> _Screenshot grounding data_:
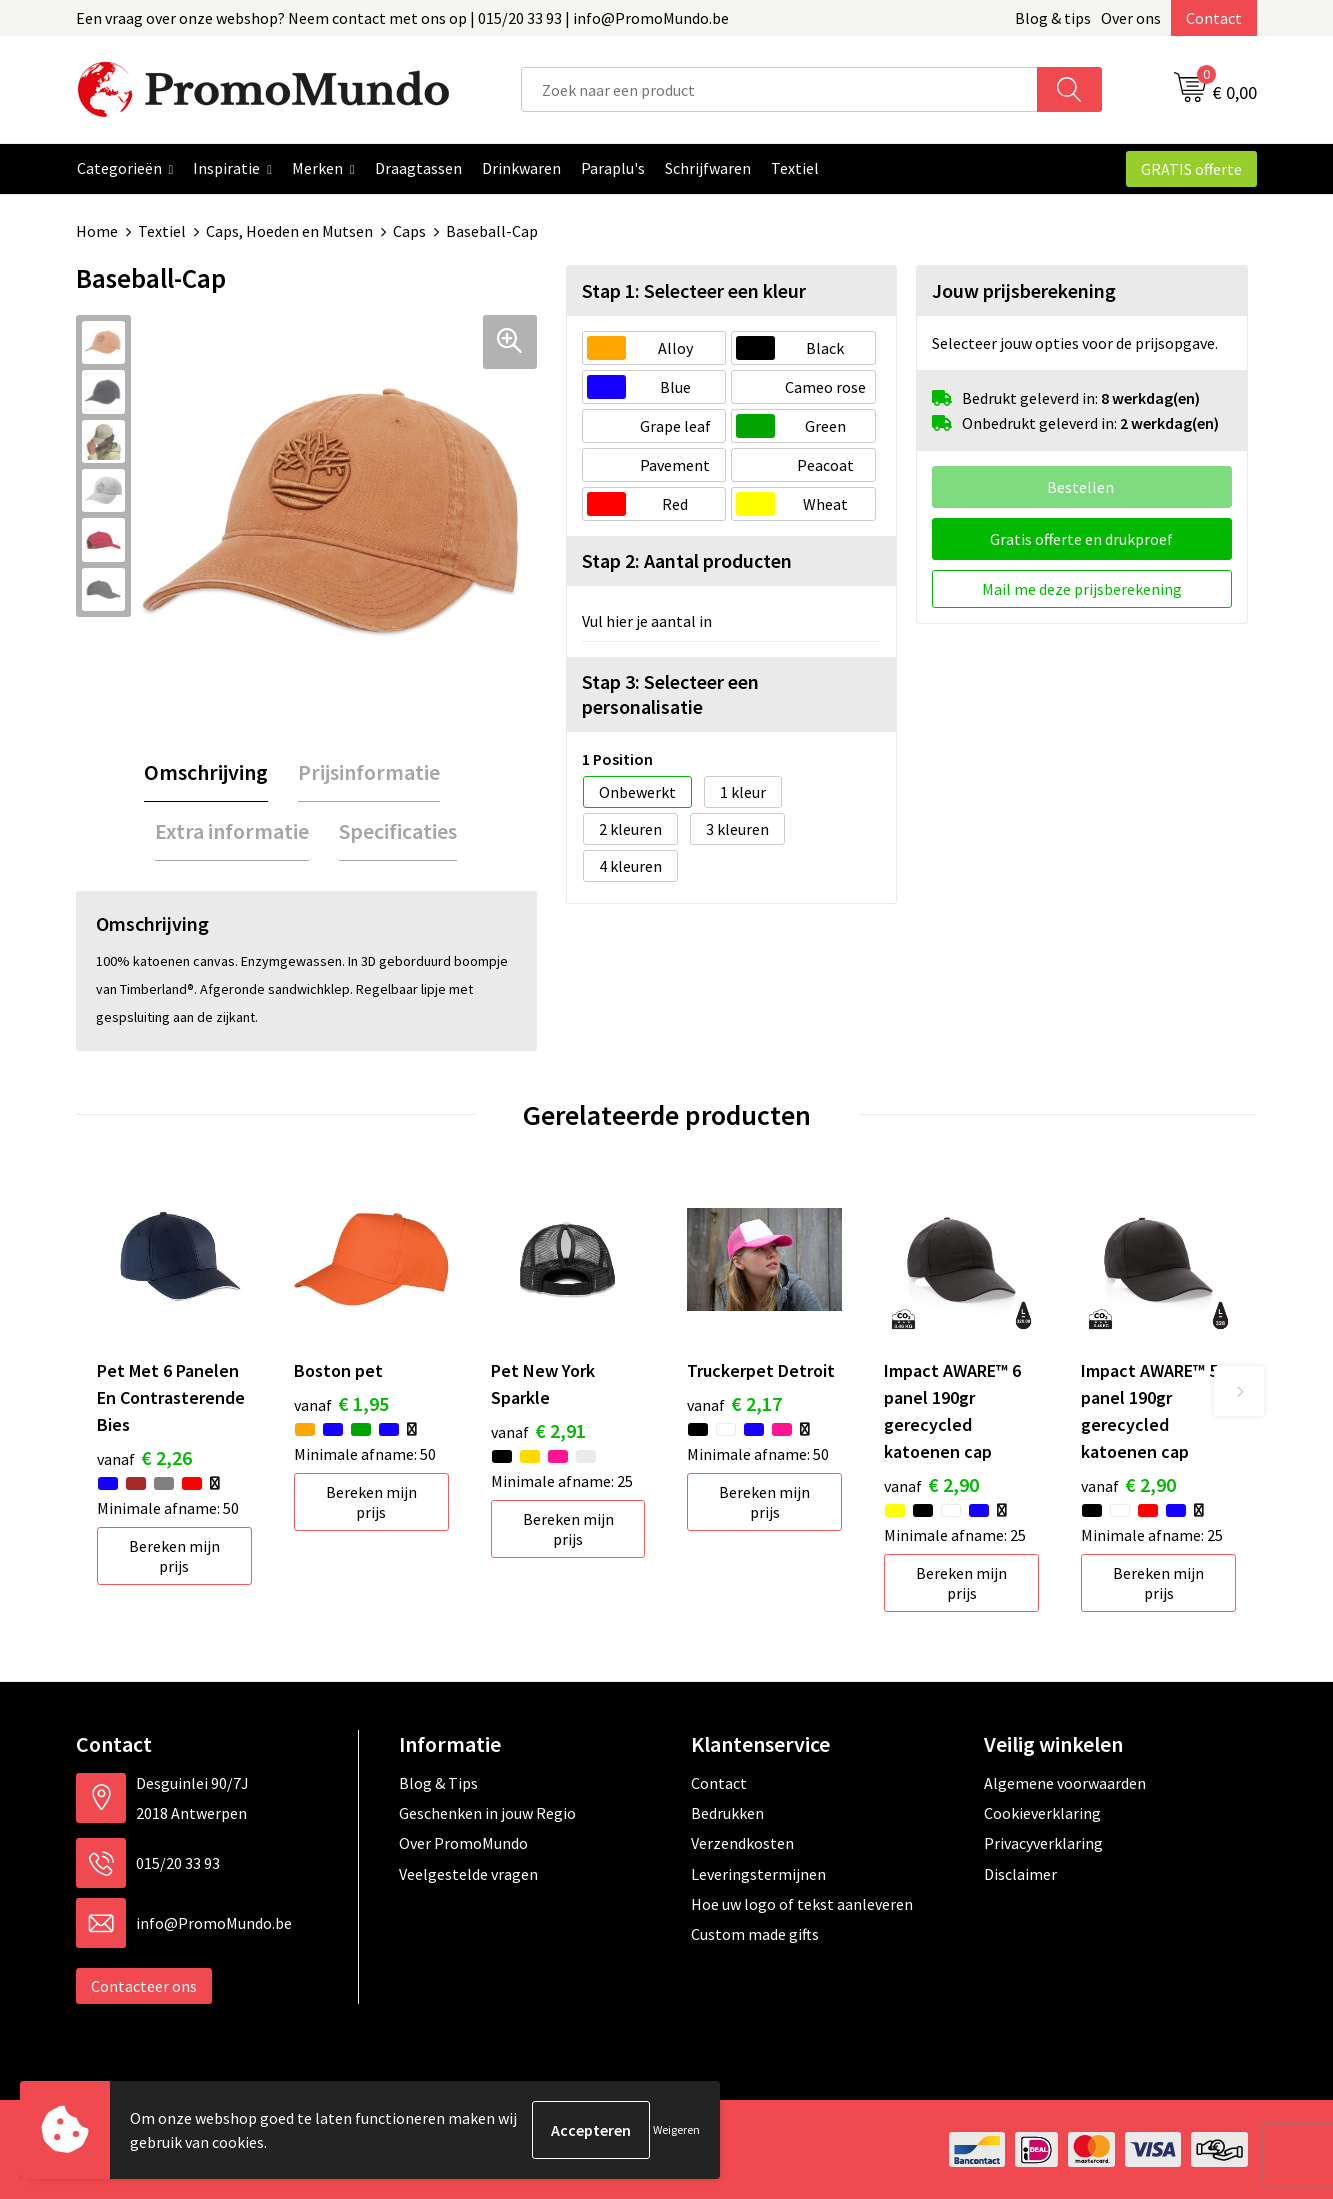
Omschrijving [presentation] (206, 772)
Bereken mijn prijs (174, 1556)
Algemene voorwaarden (1065, 1783)
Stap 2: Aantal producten (687, 560)
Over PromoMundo (463, 1843)
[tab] (206, 772)
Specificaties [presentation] (398, 831)
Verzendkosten (742, 1843)
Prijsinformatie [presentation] (369, 772)
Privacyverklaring (1043, 1843)
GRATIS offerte (1191, 169)
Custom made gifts (755, 1934)
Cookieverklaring (1042, 1813)
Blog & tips (1053, 18)
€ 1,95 (341, 1403)
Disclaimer (1020, 1874)
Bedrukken (727, 1813)
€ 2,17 (734, 1403)
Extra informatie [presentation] (232, 831)
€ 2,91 (538, 1430)
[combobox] (779, 89)
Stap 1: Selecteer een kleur (694, 290)
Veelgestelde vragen (468, 1874)
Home (97, 231)
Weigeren (676, 2129)
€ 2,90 (931, 1484)
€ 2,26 (144, 1457)
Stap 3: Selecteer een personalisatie (670, 694)
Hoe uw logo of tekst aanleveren (802, 1904)
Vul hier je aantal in (647, 621)
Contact (1214, 18)
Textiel (162, 231)
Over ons (1131, 18)
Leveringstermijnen (758, 1874)
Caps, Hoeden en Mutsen (289, 231)
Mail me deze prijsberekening (1082, 589)
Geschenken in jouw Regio (487, 1813)
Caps (409, 231)
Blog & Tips (438, 1783)
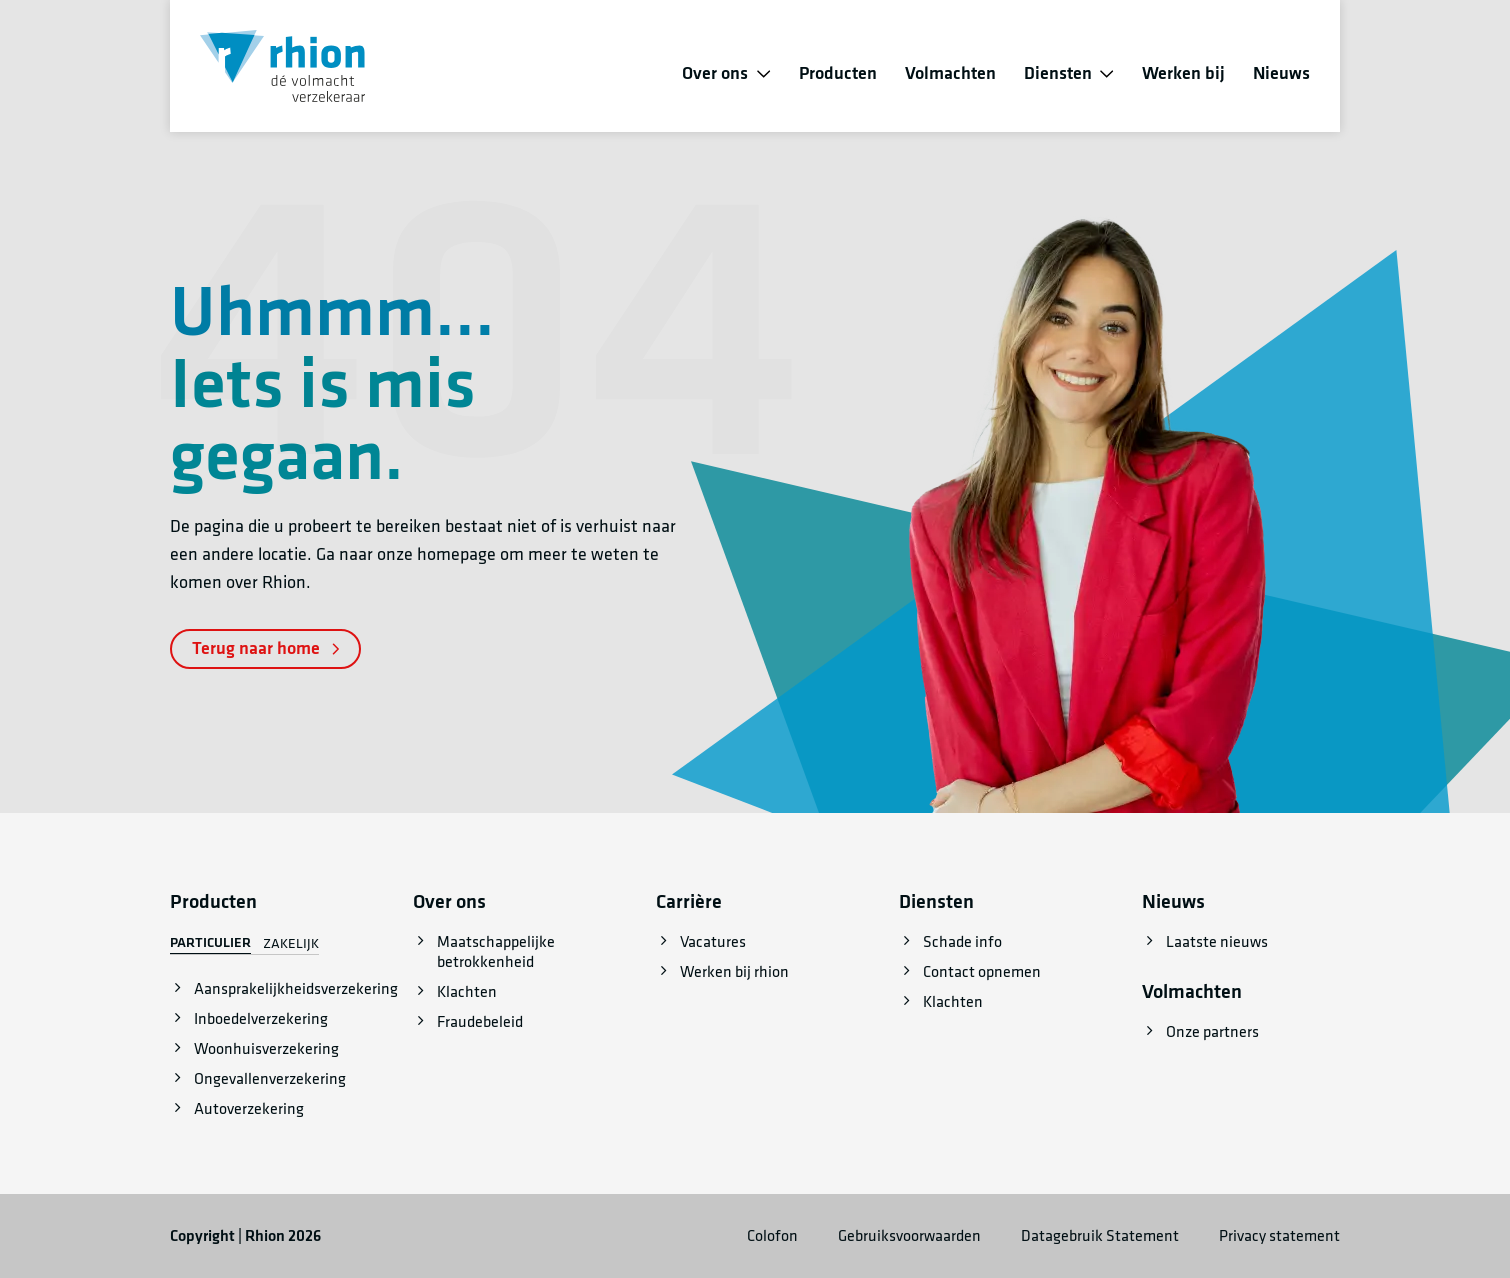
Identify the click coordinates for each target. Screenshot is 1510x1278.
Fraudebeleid (480, 1022)
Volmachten (950, 73)
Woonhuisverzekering (266, 1049)
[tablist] (244, 944)
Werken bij (1183, 73)
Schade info (962, 942)
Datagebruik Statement (1100, 1236)
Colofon (772, 1236)
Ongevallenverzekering (270, 1079)
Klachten (467, 992)
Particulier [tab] (210, 943)
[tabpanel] (269, 1049)
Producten (838, 73)
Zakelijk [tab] (291, 944)
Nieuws (1281, 73)
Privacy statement (1279, 1236)
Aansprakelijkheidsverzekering (296, 989)
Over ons (715, 73)
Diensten (1058, 73)
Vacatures (713, 942)
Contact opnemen (982, 972)
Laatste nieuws (1217, 942)
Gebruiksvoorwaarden (909, 1236)
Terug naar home (265, 648)
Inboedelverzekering (261, 1019)
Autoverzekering (249, 1109)
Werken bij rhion (734, 972)
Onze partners (1212, 1032)
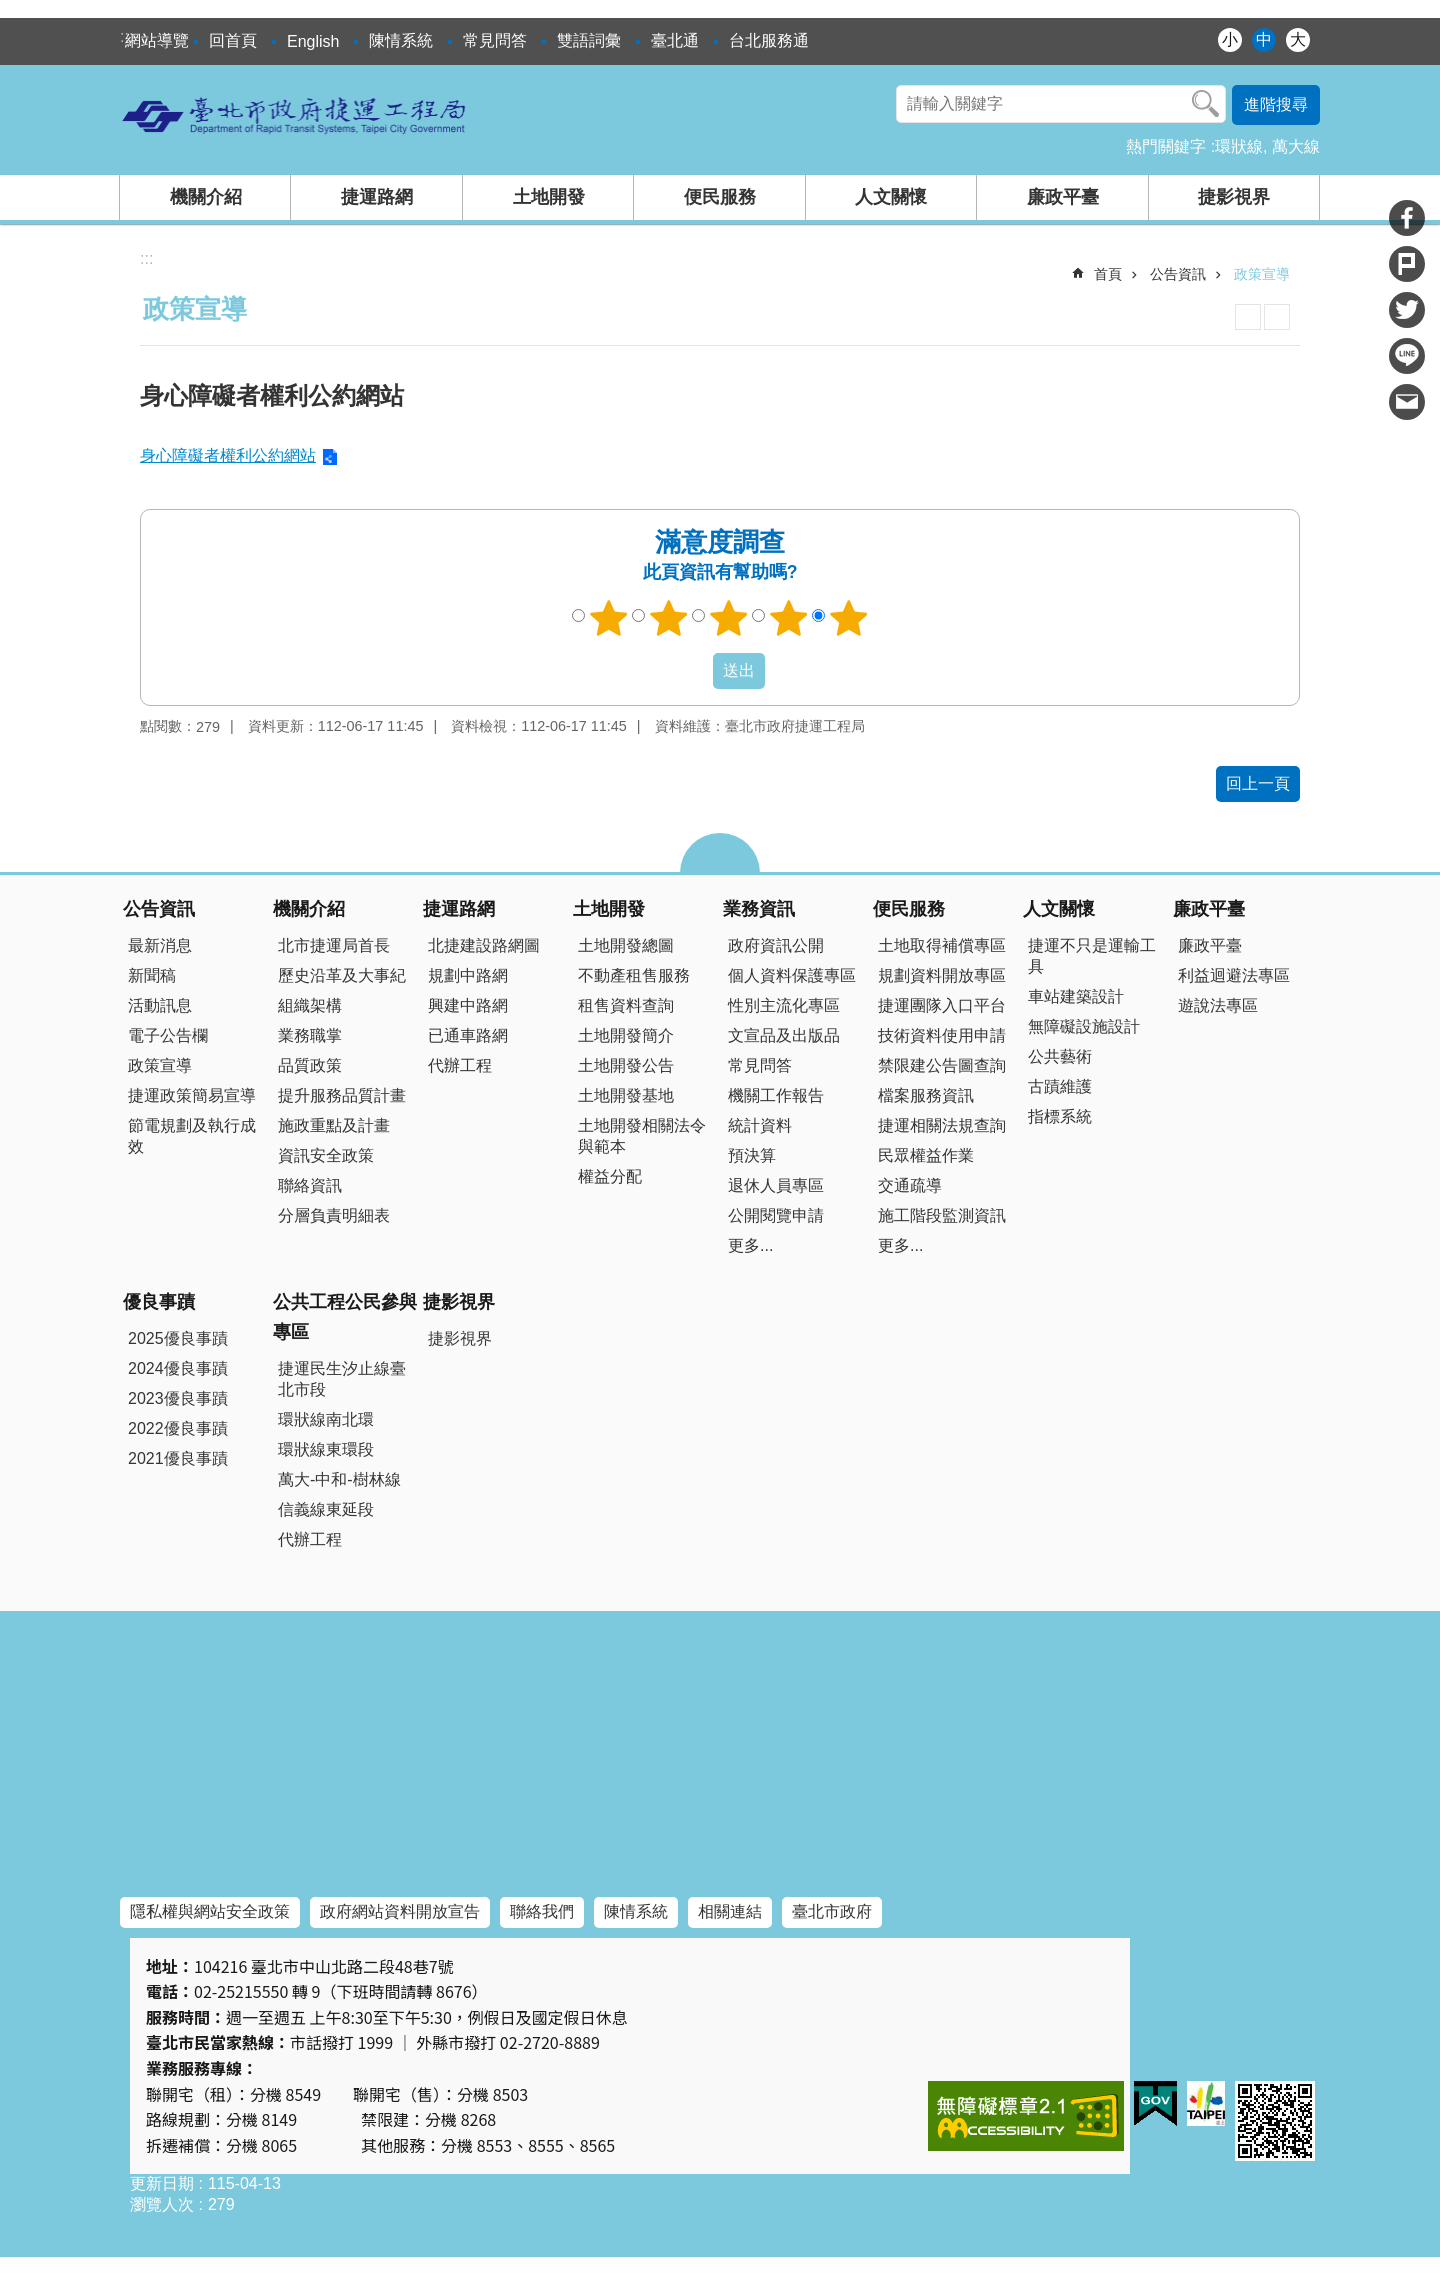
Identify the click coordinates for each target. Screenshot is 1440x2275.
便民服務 (720, 197)
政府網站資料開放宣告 (400, 1911)
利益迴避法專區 (1234, 975)
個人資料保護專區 (792, 975)
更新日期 (162, 2183)
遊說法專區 (1218, 1005)
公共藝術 (1060, 1056)
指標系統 (1060, 1116)
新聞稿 (152, 975)
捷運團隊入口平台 (942, 1005)
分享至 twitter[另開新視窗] (1407, 310)
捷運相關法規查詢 (942, 1125)
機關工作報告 (776, 1095)
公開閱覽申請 (776, 1215)
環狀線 (1239, 146)
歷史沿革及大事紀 (342, 975)
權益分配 (610, 1176)
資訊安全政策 (326, 1155)
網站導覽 (157, 40)
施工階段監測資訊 (942, 1215)
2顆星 (669, 618)
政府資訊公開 (776, 945)
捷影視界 (1234, 197)
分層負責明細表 (334, 1215)
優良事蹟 (159, 1302)
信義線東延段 (326, 1509)
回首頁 (233, 40)
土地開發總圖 (626, 945)
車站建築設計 (1076, 996)
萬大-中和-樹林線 (339, 1479)
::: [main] (146, 258)
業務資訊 (759, 909)
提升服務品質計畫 (342, 1095)
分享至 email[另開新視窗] (1407, 402)
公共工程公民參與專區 (345, 1317)
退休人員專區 (776, 1185)
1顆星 (609, 618)
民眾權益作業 (926, 1155)
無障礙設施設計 (1084, 1026)
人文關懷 (891, 197)
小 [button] (1230, 39)
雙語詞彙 (589, 40)
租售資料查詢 (626, 1005)
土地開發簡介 (626, 1035)
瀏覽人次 (162, 2204)
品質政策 (310, 1065)
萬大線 (1296, 146)
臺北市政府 (832, 1911)
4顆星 (789, 618)
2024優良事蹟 (178, 1368)
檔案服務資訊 (926, 1095)
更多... (750, 1245)
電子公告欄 (168, 1035)
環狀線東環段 (326, 1449)
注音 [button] (1277, 317)
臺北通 (675, 40)
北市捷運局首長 (334, 945)
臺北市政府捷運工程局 (295, 115)
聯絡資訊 (310, 1185)
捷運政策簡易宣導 (192, 1095)
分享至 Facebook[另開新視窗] (1407, 218)
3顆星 (729, 618)
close (720, 853)
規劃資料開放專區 (942, 975)
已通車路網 (468, 1035)
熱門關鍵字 (1166, 146)
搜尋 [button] (1206, 104)
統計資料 (760, 1125)
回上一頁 (1258, 783)
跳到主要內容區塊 (10, 10)
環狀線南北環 (326, 1419)
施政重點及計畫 (334, 1125)
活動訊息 (160, 1005)
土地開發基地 (626, 1095)
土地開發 (549, 197)
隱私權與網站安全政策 (210, 1911)
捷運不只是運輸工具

> _GOAL OF THE EXERCISE_:
Give back exactly the lines above, from the line containing "施工階段監測資訊 (942, 1215)" through the line containing "公共工程公民參與專區 (345, 1317)", with both end lines and nothing more.

> _SOLUTION TO THIS EXERCISE_:
施工階段監測資訊 (942, 1215)
2顆星 (669, 618)
政府資訊公開 (776, 945)
捷影視界 (1234, 197)
分層負責明細表 (334, 1215)
優良事蹟 (159, 1302)
信義線東延段 (326, 1509)
回首頁 (233, 40)
土地開發總圖 (626, 945)
車站建築設計 (1076, 996)
萬大-中和-樹林線 (339, 1479)
::: [main] (146, 258)
業務資訊 (759, 909)
提升服務品質計畫 (342, 1095)
分享至 email[另開新視窗] (1407, 402)
公共工程公民參與專區 (345, 1317)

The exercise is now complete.